Will the United Kingdom Still Exist in Five Years?

By: TradeSmith Research Team

Dec 20, 2019 | Educational

The euro had its debut as a currency on Jan. 1, 1999, initially rolling out for 11 member states.

From the very beginning, there was skepticism the euro would survive. Some still wonder if fallout from the next global recession will break it apart. Whereas European monetary union weathered a Greek debt crisis, it may not survive one with a far larger member (like Italy or France). 

The interesting question now, though — and one few people saw coming — is whether the United Kingdom will survive.
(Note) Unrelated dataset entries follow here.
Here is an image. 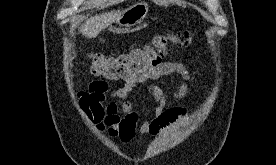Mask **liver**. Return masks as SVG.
Wrapping results in <instances>:
<instances>
[{"instance_id": "1", "label": "liver", "mask_w": 276, "mask_h": 165, "mask_svg": "<svg viewBox=\"0 0 276 165\" xmlns=\"http://www.w3.org/2000/svg\"><path fill=\"white\" fill-rule=\"evenodd\" d=\"M126 11V10H125ZM111 11L99 15L91 16L81 25L79 32L87 38H95L101 31L106 29L125 12Z\"/></svg>"}]
</instances>
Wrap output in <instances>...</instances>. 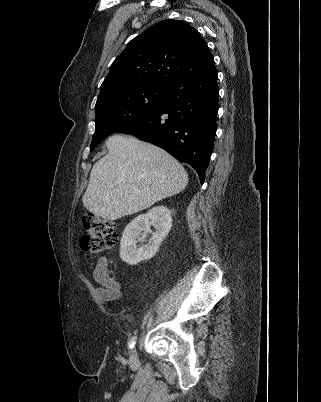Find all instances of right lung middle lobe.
I'll return each instance as SVG.
<instances>
[{
  "instance_id": "obj_1",
  "label": "right lung middle lobe",
  "mask_w": 321,
  "mask_h": 402,
  "mask_svg": "<svg viewBox=\"0 0 321 402\" xmlns=\"http://www.w3.org/2000/svg\"><path fill=\"white\" fill-rule=\"evenodd\" d=\"M165 95L166 87L148 86L119 92L96 103V130L91 151L108 135L156 110Z\"/></svg>"
}]
</instances>
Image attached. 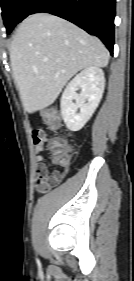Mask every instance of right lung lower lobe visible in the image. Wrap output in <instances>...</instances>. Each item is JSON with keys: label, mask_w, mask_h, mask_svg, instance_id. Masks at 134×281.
Segmentation results:
<instances>
[{"label": "right lung lower lobe", "mask_w": 134, "mask_h": 281, "mask_svg": "<svg viewBox=\"0 0 134 281\" xmlns=\"http://www.w3.org/2000/svg\"><path fill=\"white\" fill-rule=\"evenodd\" d=\"M37 12L50 13L76 24L99 37L113 54L115 0H33L23 18Z\"/></svg>", "instance_id": "right-lung-lower-lobe-1"}]
</instances>
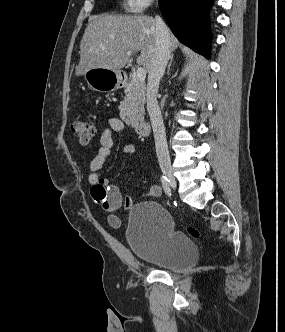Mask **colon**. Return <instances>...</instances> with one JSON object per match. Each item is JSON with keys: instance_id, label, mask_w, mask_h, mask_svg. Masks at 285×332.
<instances>
[{"instance_id": "5ec220e1", "label": "colon", "mask_w": 285, "mask_h": 332, "mask_svg": "<svg viewBox=\"0 0 285 332\" xmlns=\"http://www.w3.org/2000/svg\"><path fill=\"white\" fill-rule=\"evenodd\" d=\"M73 134L79 139L80 143L90 145L96 137V128L87 121L75 120L71 124ZM188 232L193 237H198L199 232L194 227H189Z\"/></svg>"}]
</instances>
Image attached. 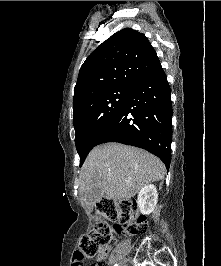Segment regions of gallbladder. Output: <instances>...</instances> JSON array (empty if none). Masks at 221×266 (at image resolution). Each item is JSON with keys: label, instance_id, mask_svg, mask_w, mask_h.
Segmentation results:
<instances>
[{"label": "gallbladder", "instance_id": "bac80fb5", "mask_svg": "<svg viewBox=\"0 0 221 266\" xmlns=\"http://www.w3.org/2000/svg\"><path fill=\"white\" fill-rule=\"evenodd\" d=\"M104 196V192L100 187H92L85 195V201L88 205H94Z\"/></svg>", "mask_w": 221, "mask_h": 266}]
</instances>
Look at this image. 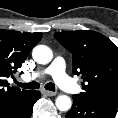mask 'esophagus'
I'll return each instance as SVG.
<instances>
[{"mask_svg":"<svg viewBox=\"0 0 118 118\" xmlns=\"http://www.w3.org/2000/svg\"><path fill=\"white\" fill-rule=\"evenodd\" d=\"M42 92L47 96H55L56 95V92H52V91H48V90H43Z\"/></svg>","mask_w":118,"mask_h":118,"instance_id":"34e87169","label":"esophagus"}]
</instances>
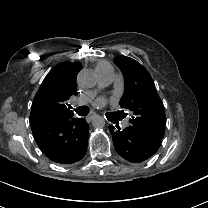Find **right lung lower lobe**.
Listing matches in <instances>:
<instances>
[{
    "instance_id": "obj_1",
    "label": "right lung lower lobe",
    "mask_w": 208,
    "mask_h": 208,
    "mask_svg": "<svg viewBox=\"0 0 208 208\" xmlns=\"http://www.w3.org/2000/svg\"><path fill=\"white\" fill-rule=\"evenodd\" d=\"M30 124L39 148L53 162L72 164L84 157L89 131L84 118H38Z\"/></svg>"
}]
</instances>
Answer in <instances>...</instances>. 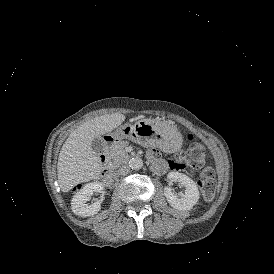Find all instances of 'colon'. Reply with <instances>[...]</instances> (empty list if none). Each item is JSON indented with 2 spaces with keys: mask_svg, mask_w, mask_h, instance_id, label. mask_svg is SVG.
Wrapping results in <instances>:
<instances>
[{
  "mask_svg": "<svg viewBox=\"0 0 274 274\" xmlns=\"http://www.w3.org/2000/svg\"><path fill=\"white\" fill-rule=\"evenodd\" d=\"M173 168L176 170L201 168L200 185L202 195L206 200L213 199L216 191V180L213 169L205 165V146L200 142H191L186 148L171 157ZM76 188L84 186L83 181L75 183Z\"/></svg>",
  "mask_w": 274,
  "mask_h": 274,
  "instance_id": "1",
  "label": "colon"
}]
</instances>
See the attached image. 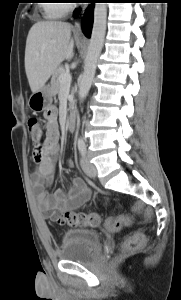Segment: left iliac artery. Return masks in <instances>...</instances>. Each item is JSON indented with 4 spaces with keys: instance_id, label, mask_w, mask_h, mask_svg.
I'll return each mask as SVG.
<instances>
[{
    "instance_id": "1",
    "label": "left iliac artery",
    "mask_w": 181,
    "mask_h": 300,
    "mask_svg": "<svg viewBox=\"0 0 181 300\" xmlns=\"http://www.w3.org/2000/svg\"><path fill=\"white\" fill-rule=\"evenodd\" d=\"M78 149L82 155L86 154V144L83 139H78Z\"/></svg>"
}]
</instances>
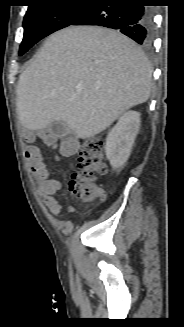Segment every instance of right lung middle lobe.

It is possible the euro will still be around in five years — but the U.K. will not.

The short version of the story is that Scotland and Northern Ireland do not want to leave the European Union (EU) via Brexit; thanks to a stunning conservative election victory on December 12th, Brexit is now bound to happen; and Boris Johnson, the U.K. prime minister with the strongest Tory majority since Margaret Thatcher in 1987, is on a head-on collision course with Nicola Sturgeon, the anti-Brexit PM of Scotland.

The United Kingdom, informally known as “the U.K.” and more formally known as “The United Kingdom of Great Britain and Northern Ireland,” is composed of four separate countries: England, Scotland, Wales, and Northern Ireland.

The U.K. was created 312 years ago, on May 1st, 1707, by acts of parliament in England and Scotland. A break-up of the U.K. would thus be a rollback of three-plus centuries of history.

In 2014, Scotland held a referendum on whether or not to leave the U.K. and become independent again, similar to the Republic of Ireland (which is a sovereign state separate from Northern Ireland and the U.K.).

The 2014 Scotland referendum was a nail-biter. Scottish voters ultimately decided to stay in the U.K. by a margin too close for comfort, 55 percent to 45 percent.

The 2014 referendum result was supposed to hold for “a generation” or more, suggesting the Scottish independence question would be put to bed for at least twenty years.

But Nicola Sturgeon, Scotland’s prime minister, believes that Brexit is a violation of Scotland’s sovereign rights as a country because the Scots had no real say in the Brexit process (and didn’t want Brexit to go through in the first place).

It helps Sturgeon’s case that her party, the Scottish National Party, saw a strong surge of support in the December 12th elections. It further helps that Scotland and Northern Ireland both voted strongly against Brexit.

Boris Johnson, now the U.K.’s strongest conservative PM since Maggie Thatcher, is determined to “Get Brexit Done,” a phrase which underpinned the entire December election campaign. He is also determined to hold the U.K. together.

Nicola Sturgeon has already formally requested the right to a new referendum. While she is not yet setting the time or date for a new independence vote, she wants Scottish authority to do so at will in the future. 

The response from Johnson and the Tories basically comes down to: “No, you had your chance in 2014.”

Johnson and the Tories will try to block a new Scottish referendum at all costs, out of logical fear the Scots will vote “aye” this time — thus ending the U.K.

Sturgeon insists that even if Johnson flat-out denies her request for referendum powers — which he almost certainly will — the fight is just beginning.

We started by noting the survival questions swirling around the euro as a multi-member currency: There are credible arguments that the euro would not survive an Italian or French debt crisis triggered by the next global recession.

The parallel for U.K. breakup risk is a new political crisis unleashed by that same recession, a U.K. economic downturn due to Brexit trade negotiations turned sour, or a combination of both.

If the U.K. economy stays relatively healthy, and the thorny details of Brexit are pulled off without too much chaos or stress, then Boris Johnson can probably fend off Sturgeon and the pro-independence Scottish movement (not to mention the pro-independence Northern Ireland movement).

But if things get ugly enough in the next few years — economically, politically and otherwise — Johnson is likely to face a Scotland independence surge (Scoxit?) too fierce to be stopped. And that, in turn, could mean three-plus centuries of U.K. history coming to an end.

If we had to assign a probability to Scottish independence — with Northern Ireland likely to follow, both of them joining the EU and possibly Wales too — we’d say there is a 50-50 chance (essentially coinflip) that the U.K. no longer exists by 2025.